The original context of the business object is preserved in an audit-ready format that is easily accessible for compliance and business needs. It also allows the creation of different relationships between data for future analysis.
Suppose information about the relationship between tables and records is not stored in the source system or known to functional experts. In that case, the Docbyte discovery option can infer table relationships and business entities based on discovered relationships.
Knowledge about data relationships is essential in setting retention policies for related records and determining how will access the data.
2. Validation of archived data:
Docbyte’s data validation option lets you quickly validate that the data archive process is complete and correct by defining business rules to compare the archived data with the data in the original application.
Defining validation rules eliminates the need to write SQL scripts to perform data comparisons, ultimately increasing productivity.
Discrepancies between the file and the source system are noted in the report output, which can use later for review and audit purposes.
3. Easy, secure, and standardized access to retired data:
Docbyte Data Archive offers several ways to ensure that retired data is adequately protected and remains accessible on demand during the ordinary course of business, as well as for audits and e-discovery. Docbyte technology offers several options for accessing and protecting retired data:
- Withdrawn application data can be searched based on keyword search and business entities, with full application context, from the Docbyte Data Archive data discovery portal.

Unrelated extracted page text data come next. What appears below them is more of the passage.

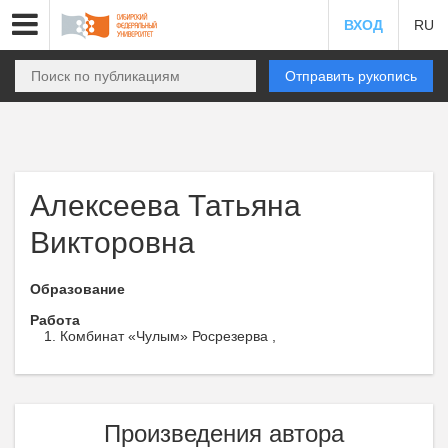
ВХОД
RU
Отправить рукопись
Алексеева Татьяна
Викторовна
Образование
Работа
Комбинат «Чулым» Росрезерва ,
Произведения автора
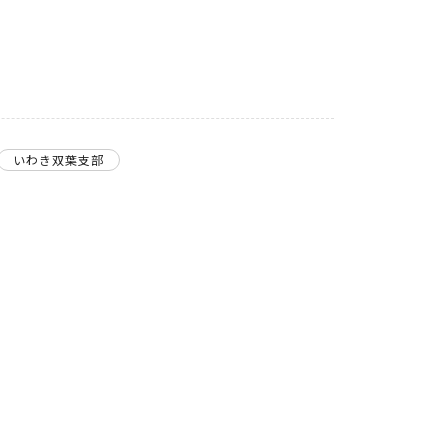
いわき双葉支部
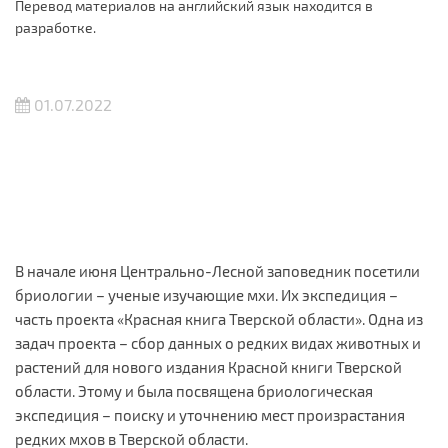
Перевод материалов на английский язык находится в
разработке.
01.07.2022
В начале июня Центрально-Лесной заповедник посетили
бриологии – ученые изучающие мхи. Их экспедиция –
часть проекта «Красная книга Тверской области». Одна из
задач проекта – сбор данных о редких видах животных и
растений для нового издания Красной книги Тверской
области. Этому и была посвящена бриологическая
экспедиция – поиску и уточнению мест произрастания
редких мхов в Тверской области.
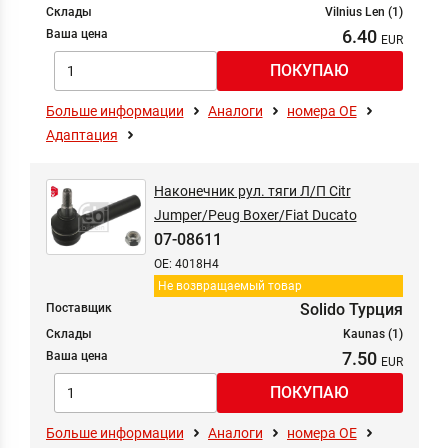
Склады
Vilnius Len (1)
6.40
Ваша цена
Больше информации
Аналоги
номера ОЕ
Адаптация
Наконечник рул. тяги Л/П Citr
Jumper/Peug Boxer/Fiat Ducato
07-08611
OE: 4018H4
Не возвращаемый товар
Solido Турция
Поставщик
Склады
Kaunas (1)
7.50
Ваша цена
Больше информации
Аналоги
номера ОЕ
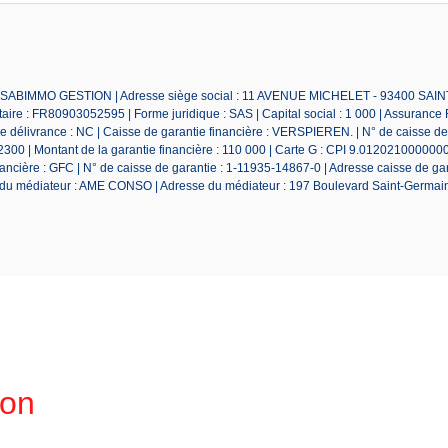
le : SABIMMO GESTION | Adresse siège social : 11 AVENUE MICHELET - 93400 SAI
e : FR80903052595 | Forme juridique : SAS | Capital social : 1 000 | Assurance 
 délivrance : NC | Caisse de garantie financière : VERSPIEREN. | N° de caisse de 
 | Montant de la garantie financière : 110 000 | Carte G : CPI 9.0120210000000
nancière : GFC | N° de caisse de garantie : 1-11935-14867-0 | Adresse caisse de gar
m du médiateur : AME CONSO | Adresse du médiateur : 197 Boulevard Saint-Germain
ion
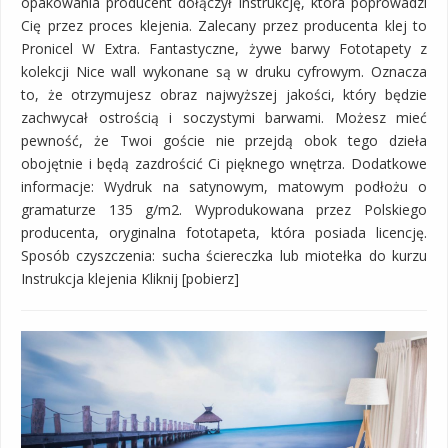
opakowania producent dołączył instrukcję, która poprowadzi
Cię przez proces klejenia. Zalecany przez producenta klej to
Pronicel W Extra. Fantastyczne, żywe barwy Fototapety z
kolekcji Nice wall wykonane są w druku cyfrowym. Oznacza
to, że otrzymujesz obraz najwyższej jakości, który będzie
zachwycał ostrością i soczystymi barwami. Możesz mieć
pewność, że Twoi goście nie przejdą obok tego dzieła
obojętnie i będą zazdrościć Ci pięknego wnętrza. Dodatkowe
informacje: Wydruk na satynowym, matowym podłożu o
gramaturze 135 g/m2. Wyprodukowana przez Polskiego
producenta, oryginalna fototapeta, która posiada licencję.
Sposób czyszczenia: sucha ściereczka lub miotełka do kurzu
Instrukcja klejenia Kliknij [pobierz]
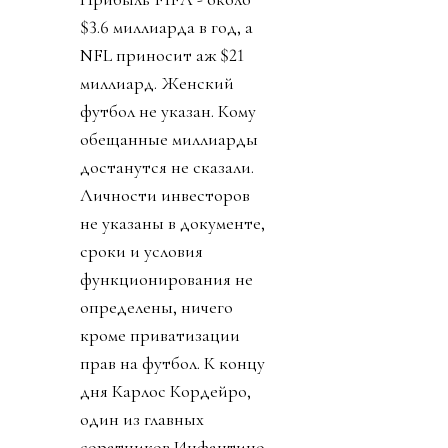
$3.6 миллиарда в год, а
NFL приносит аж $21
миллиард. Женский
футбол не указан. Кому
обещанные миллиарды
достанутся не сказали.
Личности инвесторов
не указаны в документе,
сроки и условия
функционирования не
определены, ничего
кроме приватизации
прав на футбол. К концу
дня Карлос Кордейро,
один из главных
соратников Инфантино,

- Custom reports can be created and saved for reuse using built-in data visualization capabilities.
- Cad, through standard interfaces, such as ODBC / JDBC and SQL, can access data through enterprise reporting tools, such as Crystal Reports and MicroStrategy.
4. Efficient data compression and implementation of tiered storage strategies:
Docbyte Data Archive converts the retired data into a highly compressed file format, producing up to 95 per cent and higher compression. Data is fully indexed to support SQL queries and keyword searches while reducing storage capacity requirements. Also, the file can be stored in an inexpensive storage tier because the retired data is accessed infrequently and is typically never modified.
As a result, organizations can save costs and free up high-speed storage for more critical business needs.
5. Compliance with data retention and privacy regulations:
Docbyte Data Archive offers a comprehensive set of features to ensure that retired data is protected and retained for the period specified by applicable regulations.
The policy engine enforces retention policies assigned to retired data, from the highest level of applications down to the granular level of log groups. It then purges the data when the retention period expires so that it is not retained beyond a period that could pose a legal risk.
Legal retention capabilities are also available to ensure that data relevant to a legal case is preserved even if the retention period has expired.
At the same time, e-discovery and reporting capabilities ensure that retired data remains accessible during an audit. Integration with third-party e-discovery solutions is also available through open APIs.
In conclusion
What makes Docbyte’s application retirement solution unique is its foundation: the industry-leading Docbyte Platform. This comprehensive, open, unified, and affordable platform offers a one-stop shop for application retirement and provides a comprehensive library of connectors for various applications and databases.
Docbyte has years of experience as an industry leader with validated customer satisfaction and loyalty ratings. Data archives are meant to support a rapid rate of technological change, so your data archive provider must do so.